Application characterization 723 determines how much power each of a set of applications, such as games or productivity applications, uses to execute. A representative execution system or systems can be used to determine statistically relevant power demands, such as an average power demand, peak power demand, or other measured power demand for each application. Application characterization 723 then stores measurements or values for each application power demand in storage system 713. This characterization is done before workload management agent 724 receives requests for execution of the applications, and thus application characterization occurs based on prior-executed applications on representative systems. Power demands can be updated in real-time by monitoring application execution on one or more blade computing assemblies, which might aid in determining statistically sampled power demands over time. Application characterization 723 can also normalize the power demands. In one example, application characterization 723 normalizes the power demands from the prior execution of each of the plurality of applications to a metric or percentage of a power limit metric to establish the estimated power demands.
Workload management agent 724 receives requests for execution of applications by a computing system, and distributes execution tasks for the plurality of applications to a plurality of blade computing assemblies within the computing system. Workload management agent 724 can receive incoming task requests that are received by control system 710 over communication interface 714 and link 780. Workload management agent 724 determines power limits for computing modules in a plurality of blade computing assemblies capable of executing the plurality of applications, and selects among the plurality of computing modules to execute ones of the plurality of applications based at least on the power limits and the estimated power demands. The power limits can be normalized to the same metric as the application power demands. Workload management agent 724 can determine power limits based at least on a performance test executed by each of the plurality of computing modules. Workload management agent 724 can distribute assigned task requests to individual computing modules of the blade computing assemblies over communication interface 714 and link 781.

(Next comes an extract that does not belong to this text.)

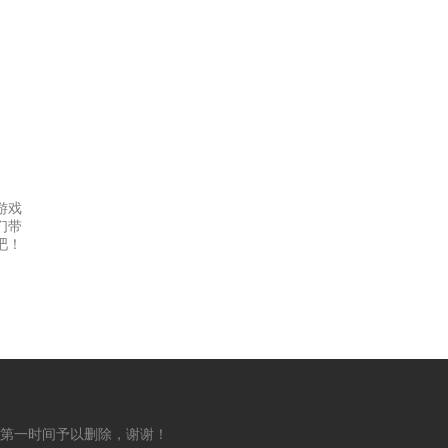
游戏
们带
吧！
第一时间予以删除，谢谢！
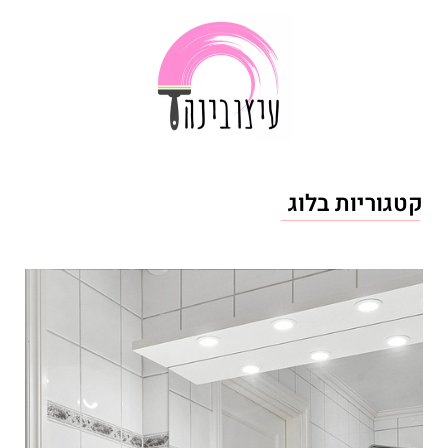
קטגוריות בלוג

In further examples, workload management agent 724 selects among the plurality of blade computing assemblies to execute ones of the plurality of applications based at least on proximity to a ventilation airflow input to a rackmount computing system. In yet further examples, workload management agent 724 can distribute for execution ones of the plurality of applications having higher estimated power demands to ones of the plurality of similarly provisioned computing modules having lower processor core voltages.
Communication interface system 714 may include communication connections and devices that allow for communication over links 780-782 with other computing systems (not shown) over communication networks (not shown). Examples of connections and devices that together allow for inter-system communication may include network interface controllers, antennas, power amplifiers, RF circuitry, transceivers, and other communication circuitry. The connections and devices may communicate over communication media to exchange packetized communications with other computing systems or networks of systems, such as metal, glass, air, or any other suitable communication media. Communication interface system 714 may include user interface elements, such as programming registers, status registers, control registers, APIs, or other user-facing control and status elements.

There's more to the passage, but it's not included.